Maddox “absolutely” believes there should be more regulations on how these products are marketed towards children through influencers. She drew similarities between nicotinfluencers and the Kim Kardashian/FDA pharmaceutical debacle, in which the celebrity misled her followers by promoting a drug that she claimed cured her morning after sickness while failing to communicate its many side effects. As a consequence, social media platforms changed their requirements so that any sponsored post needed an #ad or #sponsored label to convey their insensitivity. But is this really enough?

“Social media regulation addressing the tobacco/nicotine industry‘s shift to marketing alternative forms of smoking will be one of the pressing issues of the next decade [in the social media space],” Maddox argued. “The rapidly-changing nature of social media platforms and digital culture has made it difficult for regulation to keep up, but the response and ethical values should be on the brands and companies.”

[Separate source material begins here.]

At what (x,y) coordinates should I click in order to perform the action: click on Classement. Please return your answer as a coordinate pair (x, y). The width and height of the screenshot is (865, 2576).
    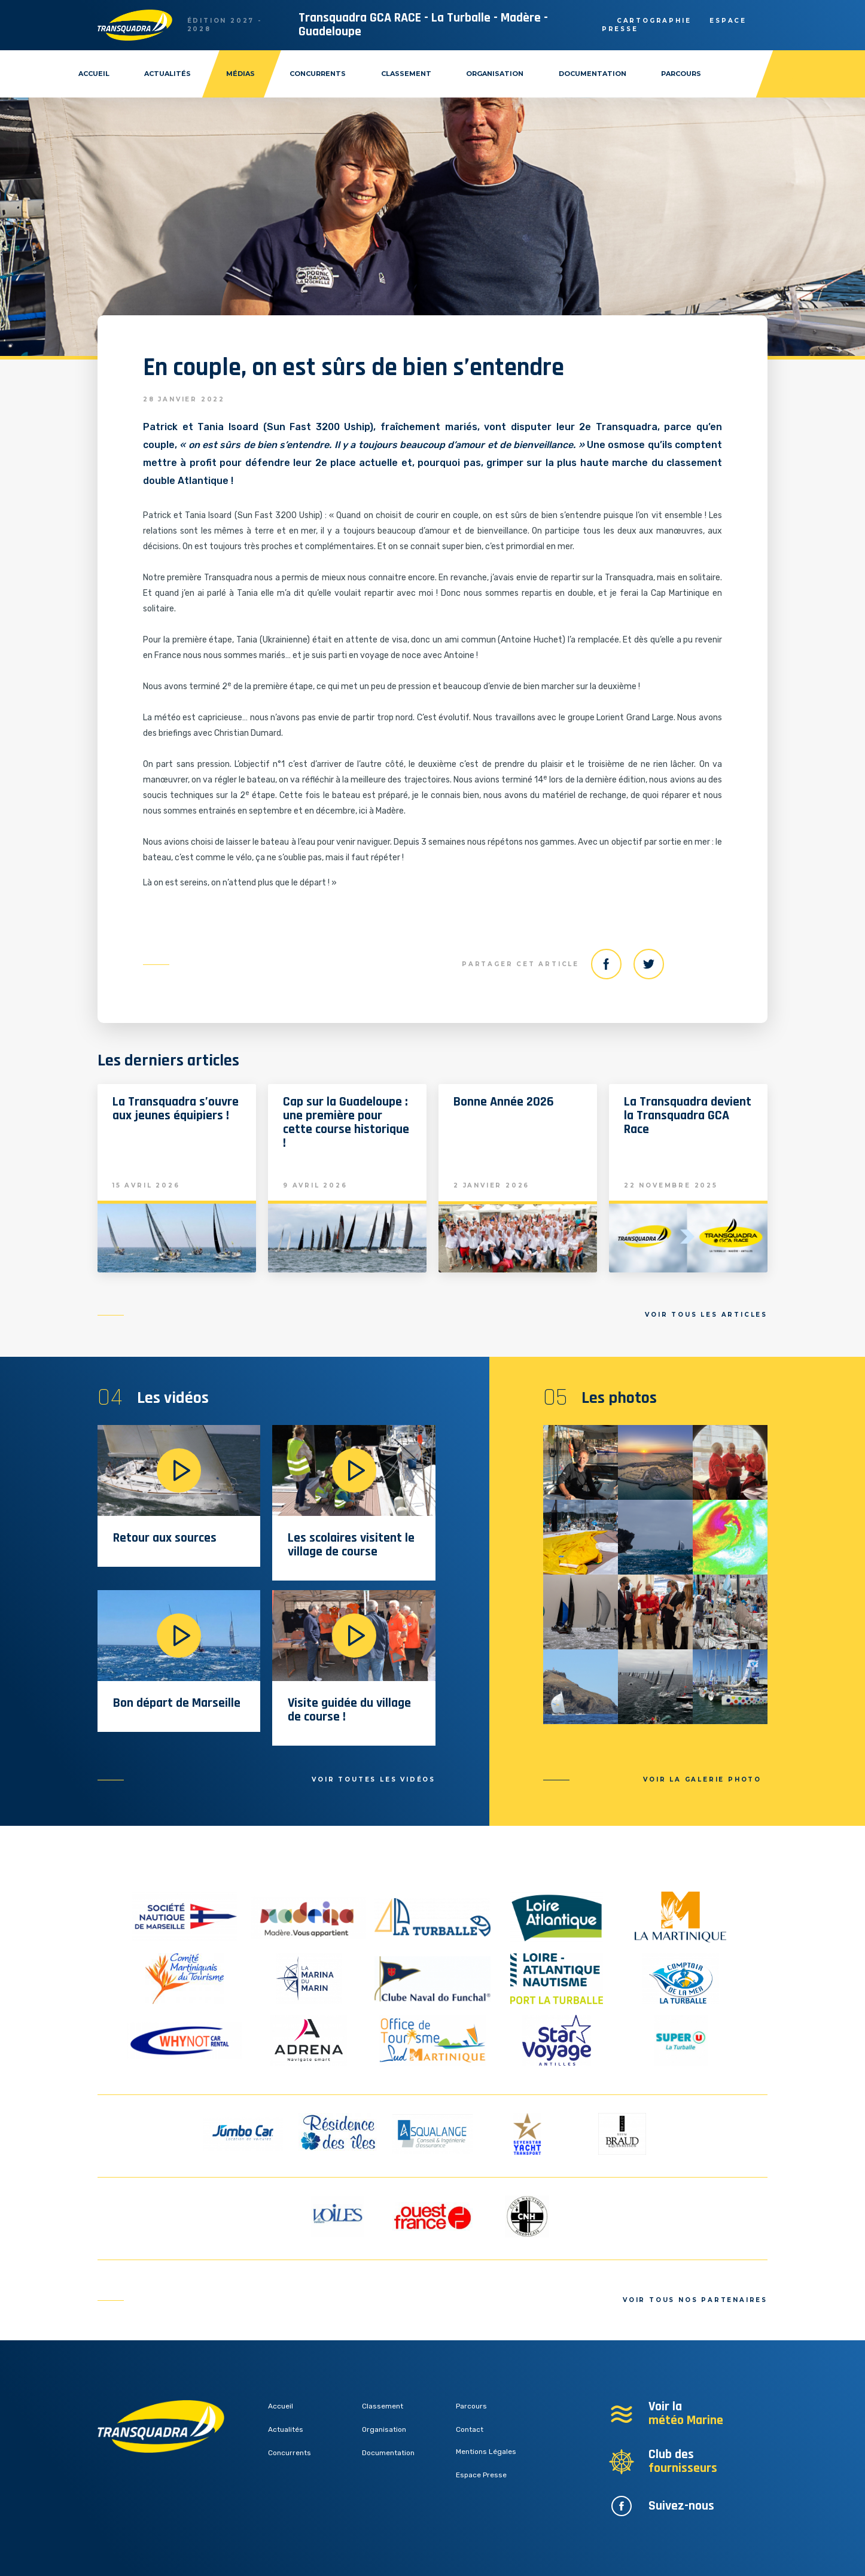
    Looking at the image, I should click on (406, 73).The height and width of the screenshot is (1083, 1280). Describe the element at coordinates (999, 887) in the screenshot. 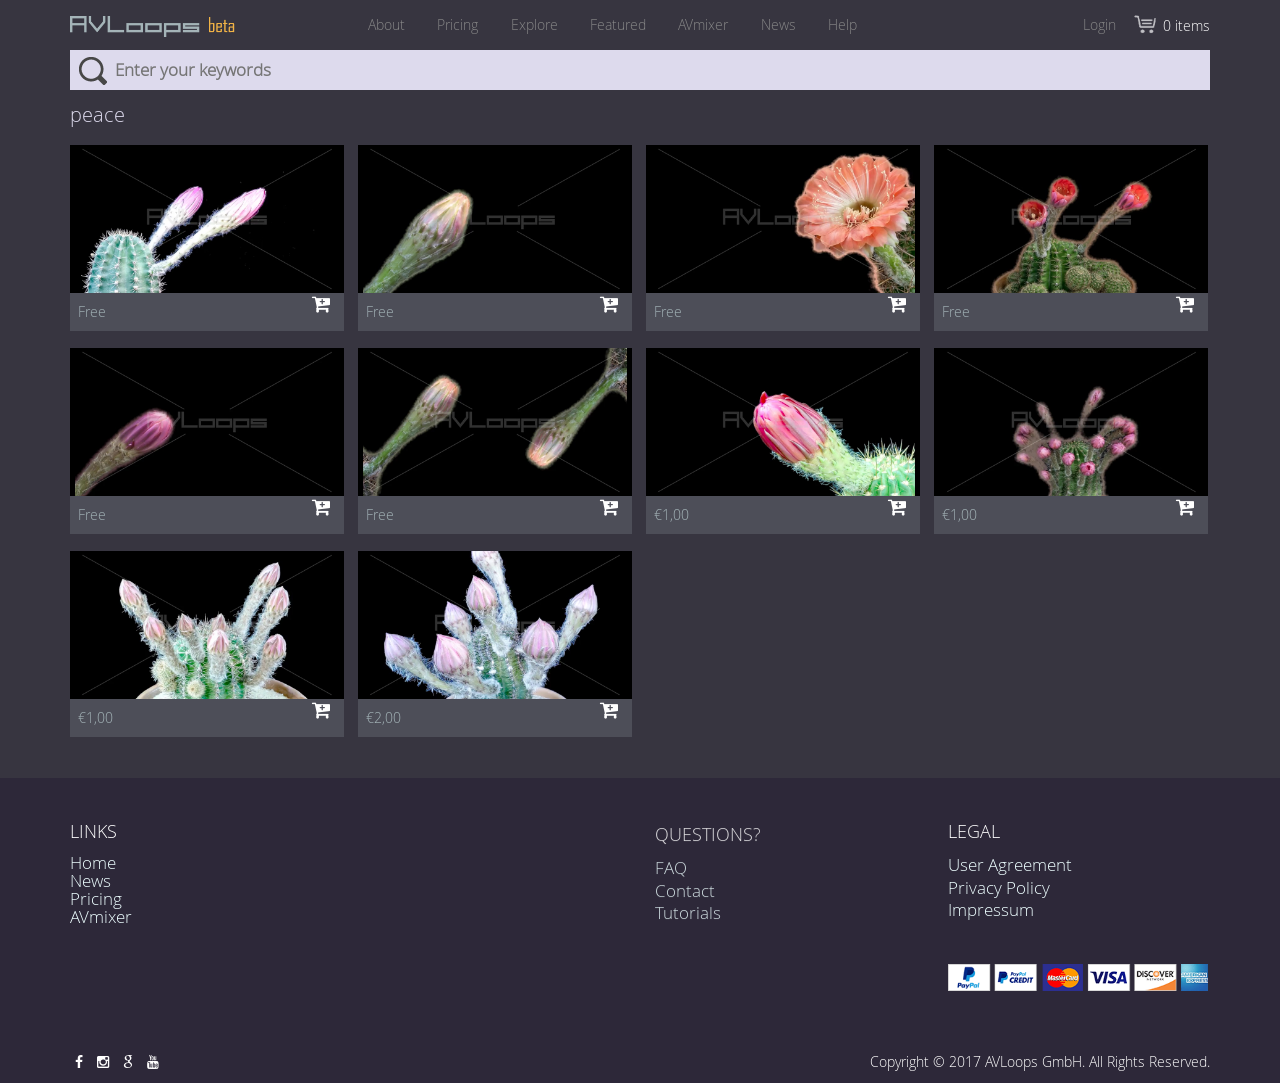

Trusting tobacco companies to deliver ‘ethical’ values is about as superfluous as trusting Boris Johnson and his pals to not break lockdown rules. In other words, they’re crooks: their marketing tactics are blatantly encouraging young people to pick up a potentially deadly tobacco habit that, according to the WHO, still kills more than 8 million people a year. The sad reality is that until valuable and stringent regulation is put in place, countless impressional teens will be manipulated into thinking vaping is cool because their favourite DJ said it once on TikTok. Luckily, those at the top of the Big Tech food chain—the people manning the social media ship and deciding what content is and isn’t good for us—have our wellbeing as their number one priority… Oh, wait.